• Task:
The requested output is every line from the one with "higher-value users with the number of 4G/5G" through the last line below, printed exactly.

Items listed in a dataset:

- Opening Delimiter -

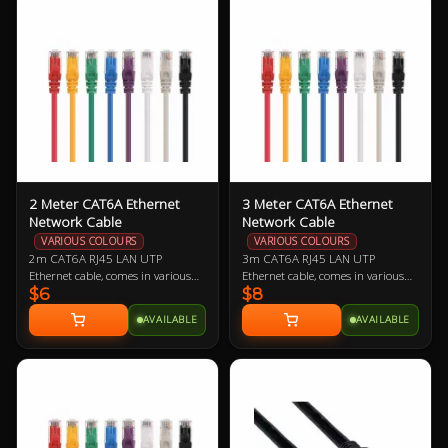
offered as a replacement should
comfortably cool.
you need one.
2 Meter CAT6A Ethernet
3 Meter CAT6A Ethernet
Network Cable
Network Cable
VARIOUS COLOURS
VARIOUS COLOURS
2m CAT6A RJ45 LAN UTP
3m CAT6A RJ45 LAN UTP
Ethernet cable, comes in various
Ethernet cable, comes in various
$6
$8
colours so let us know if you have a
colours so let us know if you have a
preference!
preference!
AVAILABLE
AVAILABLE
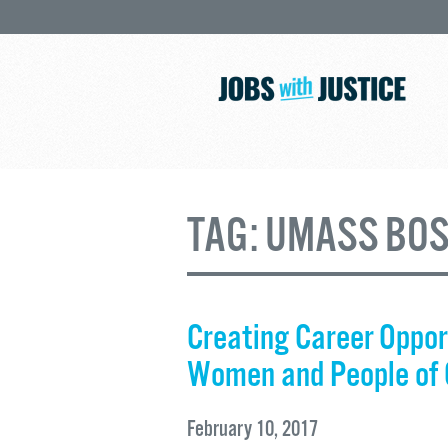
TAG:
UMASS BO
Creating Career Opport
Women and People of 
February 10, 2017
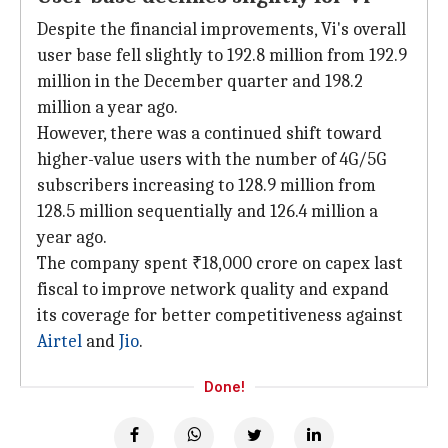
Despite the financial improvements, Vi's overall
user base fell slightly to 192.8 million from 192.9
million in the December quarter and 198.2
million a year ago.
However, there was a continued shift toward
higher-value users with the number of 4G/5G
subscribers increasing to 128.9 million from
128.5 million sequentially and 126.4 million a
year ago.
The company spent ₹18,000 crore on capex last
fiscal to improve network quality and expand
its coverage for better competitiveness against
Airtel
and
Jio
.
Done!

- Closing Delimiter -

• Solution to this problem:
higher-value users with the number of 4G/5G
subscribers increasing to 128.9 million from
128.5 million sequentially and 126.4 million a
year ago.
The company spent ₹18,000 crore on capex last
fiscal to improve network quality and expand
its coverage for better competitiveness against
Airtel
and
Jio
.
Done!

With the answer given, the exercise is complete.